» **ACTIVITY**:
Output the lines below from the one containing "Price: $33.35" through the end of the listing, inclusive, exactly as they appear, and nothing further.

BEGIN

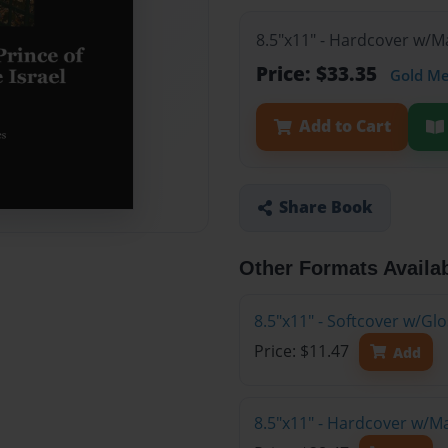
8.5"x11" - Hardcover w/M
Price: $33.35
Gold M
Add to Cart
Share Book
Other Formats Availa
8.5"x11" - Softcover w/G
Price: $11.47
Add
8.5"x11" - Hardcover w/M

END

» **SOLUTION**:
Price: $33.35
Gold M
Add to Cart
Share Book
Other Formats Availa
8.5"x11" - Softcover w/G
Price: $11.47
Add
8.5"x11" - Hardcover w/M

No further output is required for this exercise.